▶ [Extracted entries]:

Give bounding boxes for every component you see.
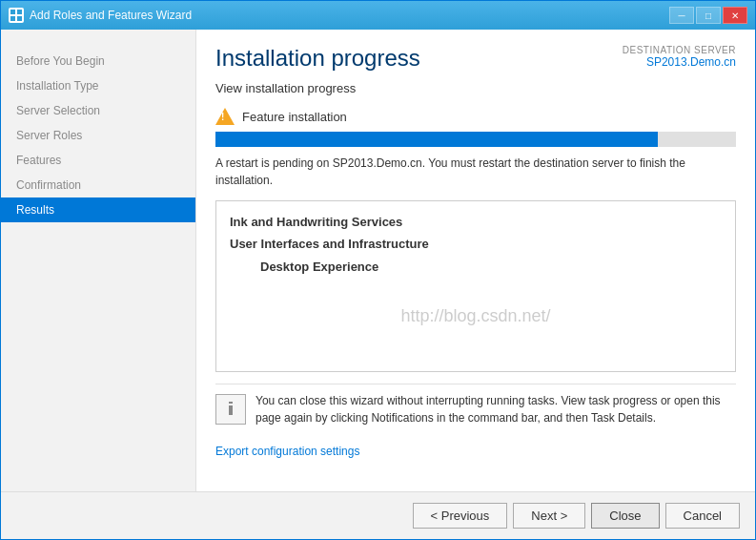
destination-server-info: DESTINATION SERVER SP2013.Demo.cn [623, 45, 736, 69]
close-button[interactable]: Close [591, 503, 659, 529]
destination-server-label: DESTINATION SERVER [623, 45, 736, 55]
progress-bar-fill [215, 132, 658, 147]
svg-rect-0 [10, 10, 15, 14]
progress-bar-container [215, 132, 736, 147]
feature-install-text: Feature installation [242, 110, 347, 124]
minimize-button[interactable]: ─ [669, 7, 694, 24]
svg-rect-4 [229, 402, 233, 404]
title-bar-left: Add Roles and Features Wizard [9, 8, 192, 23]
info-text: You can close this wizard without interr… [255, 392, 736, 426]
restart-notice: A restart is pending on SP2013.Demo.cn. … [215, 155, 736, 189]
installed-features-box: Ink and Handwriting Services User Interf… [215, 200, 736, 372]
page-body: View installation progress Feature insta… [196, 81, 755, 491]
footer: < Previous Next > Close Cancel [1, 491, 755, 539]
sidebar-item-before-you-begin[interactable]: Before You Begin [1, 49, 195, 73]
page-title: Installation progress [215, 45, 420, 72]
title-bar-controls: ─ □ ✕ [669, 7, 747, 24]
main-window: Add Roles and Features Wizard ─ □ ✕ Befo… [0, 0, 756, 540]
sidebar-item-installation-type[interactable]: Installation Type [1, 73, 195, 98]
title-bar: Add Roles and Features Wizard ─ □ ✕ [1, 1, 755, 30]
page-area: Installation progress DESTINATION SERVER… [196, 30, 755, 491]
export-configuration-link[interactable]: Export configuration settings [215, 445, 359, 458]
feature-ink-handwriting: Ink and Handwriting Services [230, 211, 722, 233]
watermark: http://blog.csdn.net/ [230, 306, 722, 326]
sidebar: Before You Begin Installation Type Serve… [1, 30, 196, 491]
sidebar-item-results[interactable]: Results [1, 197, 195, 222]
app-icon [9, 8, 24, 23]
next-button[interactable]: Next > [513, 503, 585, 529]
close-window-button[interactable]: ✕ [723, 7, 747, 24]
restore-button[interactable]: □ [696, 7, 721, 24]
page-header: Installation progress DESTINATION SERVER… [196, 30, 755, 81]
feature-desktop-experience: Desktop Experience [260, 256, 722, 278]
sidebar-item-server-selection[interactable]: Server Selection [1, 98, 195, 123]
svg-rect-5 [229, 405, 233, 415]
svg-rect-3 [17, 16, 22, 21]
sidebar-item-features[interactable]: Features [1, 148, 195, 173]
warning-triangle [215, 108, 235, 125]
info-row: You can close this wizard without interr… [215, 384, 736, 434]
svg-rect-1 [17, 10, 22, 14]
feature-install-row: Feature installation [215, 107, 736, 126]
svg-rect-2 [10, 16, 15, 21]
warning-icon [215, 107, 235, 126]
view-progress-label: View installation progress [215, 81, 736, 95]
sidebar-item-server-roles[interactable]: Server Roles [1, 123, 195, 148]
previous-button[interactable]: < Previous [413, 503, 508, 529]
info-icon-box [215, 394, 246, 425]
feature-user-interfaces: User Interfaces and Infrastructure [230, 233, 722, 255]
sidebar-item-confirmation[interactable]: Confirmation [1, 173, 195, 197]
main-content: Before You Begin Installation Type Serve… [1, 30, 755, 491]
content-area: Before You Begin Installation Type Serve… [1, 30, 755, 539]
cancel-button[interactable]: Cancel [665, 503, 740, 529]
destination-server-name: SP2013.Demo.cn [623, 55, 736, 69]
window-title: Add Roles and Features Wizard [30, 9, 192, 22]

▶ [What to work on]: Give the number of lines in the data that include the string "area", please, and nothing else.

▶ [Written answer]: 2